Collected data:
* * *
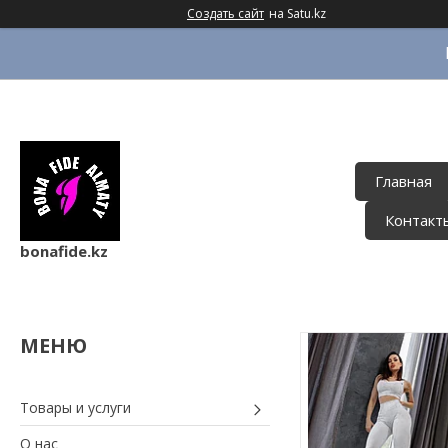
Создать сайт
на Satu.kz
Главная
Контакт
bonafide.kz
Товары и услуги
О нас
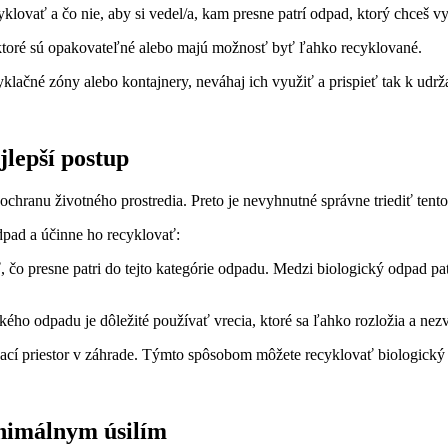
klovať a čo nie, aby si vedel/a, kam presne patrí odpad, ktorý chceš v
, ktoré sú opakovateľné alebo majú možnosť byť ľahko recyklované.
ačné zóny alebo kontajnery, neváhaj ich využiť a prispieť tak k udrža
jlepší postup
 ochranu životného prostredia. Preto je nevyhnutné správne triediť ten
dpad a účinne ho recyklovať:
, čo presne patri do tejto kategórie odpadu. Medzi biologický odpad pat
kého odpadu je dôležité používať vrecia, ktoré sa ľahko rozložia a ne
ací priestor v záhrade. Týmto spôsobom môžete recyklovať biologick
inimálnym úsilím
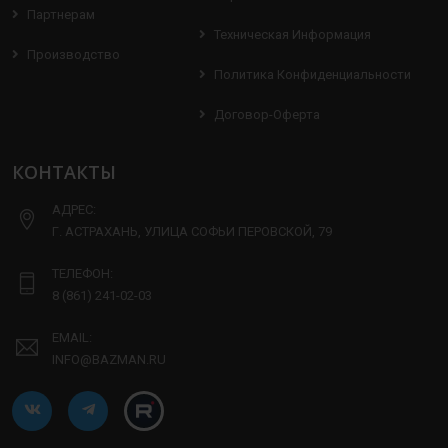
Партнерам
Техническая Информация
Производство
Политика Конфиденциальности
Договор-Оферта
КОНТАКТЫ
АДРЕС:
Г. АСТРАХАНЬ, УЛИЦА СОФЬИ ПЕРОВСКОЙ, 79
ТЕЛЕФОН:
8 (861) 241-02-03
EMAIL:
INFO@BAZMAN.RU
* * *
• [EXERCISE BRIEF] Reprint every record exactly and skip the pictures.

• [OUTPUT FOR THIS EXERCISE]
Создать сайт
на Satu.kz
Главная
Контакт
bonafide.kz
Товары и услуги
О нас
klovať a čo nie, aby si vedel/a, kam presne patrí odpad, ktorý chceš v
, ktoré sú opakovateľné alebo majú možnosť byť ľahko recyklované.
ačné zóny alebo kontajnery, neváhaj ich využiť a prispieť tak k udrža
jlepší postup
 ochranu životného prostredia. Preto je nevyhnutné správne triediť ten
dpad a účinne ho recyklovať:
, čo presne patri do tejto kategórie odpadu. Medzi biologický odpad pat
kého odpadu je dôležité používať vrecia, ktoré sa ľahko rozložia a ne
ací priestor v záhrade. Týmto spôsobom môžete recyklovať biologick
inimálnym úsilím
Партнерам
Техническая Информация
Производство
Политика Конфиденциальности
Договор-Оферта
КОНТАКТЫ
АДРЕС:
Г. АСТРАХАНЬ, УЛИЦА СОФЬИ ПЕРОВСКОЙ, 79
ТЕЛЕФОН:
8 (861) 241-02-03
EMAIL:
INFO@BAZMAN.RU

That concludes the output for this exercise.